Looking back on 3rd ACR's deployment
February 12, 2009
- 3rd ACR's 15-month deployment to Iraq
FORT HOOD, Texas -- Col. Michael Bills, commander, 3rd Armored Cavalry Regiment, is unabashedly proud about the regiment's Soldiers and their performance during their 15-month deployment to Iraq.
"All heroes, every one of them," Bills said about the Brave Rifles Soldiers.
Thirty months ago, 3rd ACR moved from Fort Carson, Colo., with 439 Soldiers and no equipment.
The regiment stood up at Fort Hood in July 2006.
Shortly after arriving here, they began training for deployment. The regiment acquired equipment and Soldiers and began pre-deployment training.
Soldiers went to the National Training Center at Fort Irwin, Calif.
"It's been non-stop," Bills said.
Before they had much time to establish their role at Fort Hood, the regiment was in Iraq.
When the regiment arrived in Kuwait, Bills was informed he would lose two squadrons. His combat aviation squadron, 4th Squadron, 3rd ACR, was sent to Sadr City to provide aviation support to the 4th Infantry Division.
Sabre Squadron, 2nd Squadron, was sent to Diyala Province to support 2nd Infantry Division. Sabre Squadron rejoined the regiment in October and conducted operations
Sent to one of Iraq's most volatile areas, Soldiers from 3rd ACR worked hand-in-hand with their Iraqi counterparts to give the neighborhoods back to the Iraqis.
When the regiment arrived in the Ninewah Province in November 2007, the area was an insurgent stronghold averaging 35-40 attacks each day.
In Ninewah Province, 1st Squadron and 3rd Squadron with the support of 1st Battalion, 8th Infantry Regiment, 4th Infantry Division out of Fort Carson, Colo., were responsible for an area the size of Maryland.

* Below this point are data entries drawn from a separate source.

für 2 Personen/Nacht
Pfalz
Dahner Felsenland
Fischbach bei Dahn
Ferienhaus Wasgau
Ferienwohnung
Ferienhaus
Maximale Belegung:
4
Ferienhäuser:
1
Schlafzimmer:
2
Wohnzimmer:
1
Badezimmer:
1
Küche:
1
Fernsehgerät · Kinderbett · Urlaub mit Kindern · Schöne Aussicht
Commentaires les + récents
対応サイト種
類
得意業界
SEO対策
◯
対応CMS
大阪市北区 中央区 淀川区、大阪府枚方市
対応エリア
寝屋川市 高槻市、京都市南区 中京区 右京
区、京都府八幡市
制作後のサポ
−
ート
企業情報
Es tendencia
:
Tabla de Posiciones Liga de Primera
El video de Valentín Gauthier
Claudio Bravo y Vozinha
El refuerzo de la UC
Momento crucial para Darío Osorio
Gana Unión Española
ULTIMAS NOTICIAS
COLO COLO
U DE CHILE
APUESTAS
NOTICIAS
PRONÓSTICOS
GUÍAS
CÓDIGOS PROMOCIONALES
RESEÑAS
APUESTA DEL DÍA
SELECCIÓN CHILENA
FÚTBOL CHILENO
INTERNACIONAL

Tiger Squadron, 1-3 ACR, was positioned south of Mosul along the Tigris River Valley in a support zone known to be used by "commuter terrorists" who would plan and coordinate attacks then return to their villages.
With three combat outposts along the Tigris River Valley, Tiger Squadron worked to stop the flow of insurgents through the area.

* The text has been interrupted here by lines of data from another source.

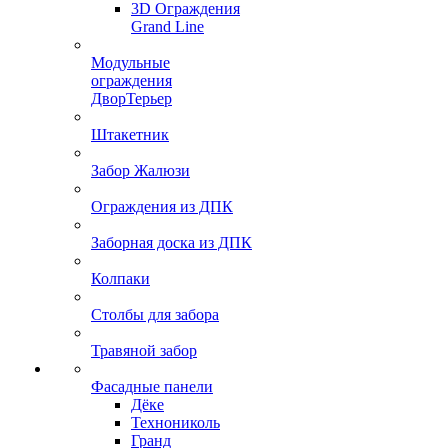
3D Ограждения
Grand Line
Модульные
ограждения
ДворТерьер
Штакетник
Забор Жалюзи
Ограждения из ДПК
Заборная доска из ДПК
Колпаки
Столбы для забора
Травяной забор
Фасадные панели
Дёке
Технониколь
Гранд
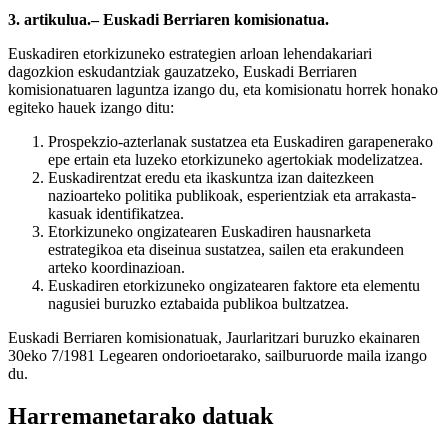
3. artikulua.– Euskadi Berriaren komisionatua.
Euskadiren etorkizuneko estrategien arloan lehendakariari
dagozkion eskudantziak gauzatzeko, Euskadi Berriaren
komisionatuaren laguntza izango du, eta komisionatu horrek honako
egiteko hauek izango ditu:
Prospekzio-azterlanak sustatzea eta Euskadiren garapenerako
epe ertain eta luzeko etorkizuneko agertokiak modelizatzea.
Euskadirentzat eredu eta ikaskuntza izan daitezkeen
nazioarteko politika publikoak, esperientziak eta arrakasta-
kasuak identifikatzea.
Etorkizuneko ongizatearen Euskadiren hausnarketa
estrategikoa eta diseinua sustatzea, sailen eta erakundeen
arteko koordinazioan.
Euskadiren etorkizuneko ongizatearen faktore eta elementu
nagusiei buruzko eztabaida publikoa bultzatzea.
Euskadi Berriaren komisionatuak, Jaurlaritzari buruzko ekainaren
30eko 7/1981 Legearen ondorioetarako, sailburuorde maila izango
du.
Harremanetarako datuak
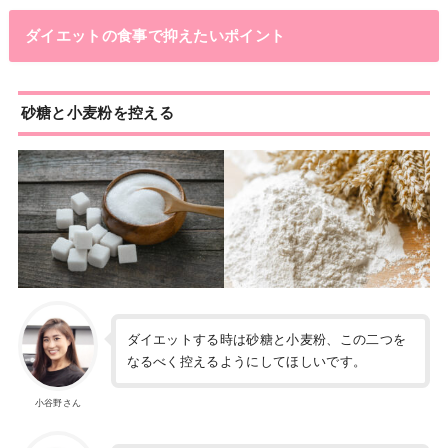
ダイエットの食事で抑えたいポイント
砂糖と小麦粉を控える
ダイエットする時は砂糖と小麦粉、この二つを
なるべく控えるようにしてほしいです。
小谷野さん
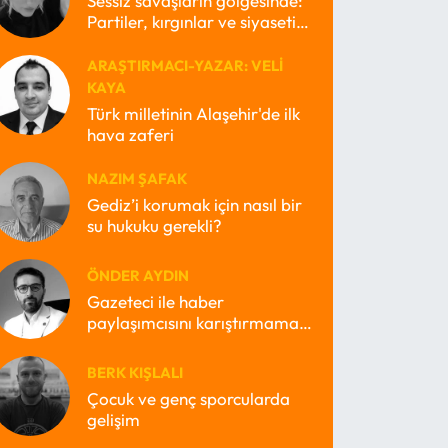
Sessiz savaşların gölgesinde:
Partiler, kırgınlar ve siyasetin
kayıp ruhları
ARAŞTIRMACI-YAZAR: VELI
KAYA
Türk milletinin Alaşehir'de ilk
hava zaferi
NAZIM ŞAFAK
Gediz’i korumak için nasıl bir
su hukuku gerekli?
ÖNDER AYDIN
Gazeteci ile haber
paylaşımcısını karıştırmamak
lazım
BERK KIŞLALI
Çocuk ve genç sporcularda
gelişim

A cavalry troop from 3rd ACR was responsible for 365 kilometers of Syrian border, an area known for who would cross between Syria and Iraq to carry out insurgent attacks.
At Rabiyah, a port of entry between Iraq and Syria, Soldiers captured a number of attempted insurgent activities in Ninewah Province. Throughout the 15 months, regiment Soldiers captured about 30 insurgents.
"It was very effective," Bills said.
By the end of November 2007, 3rd ACR was established in the Ninewah Province. The province's largest city, Mosul, home to 1.7 million people, was the responsibility of 3rd Squadron, 3rd ACR.
"When we got there, al Qaeda and insurgents were embedded," Bills said.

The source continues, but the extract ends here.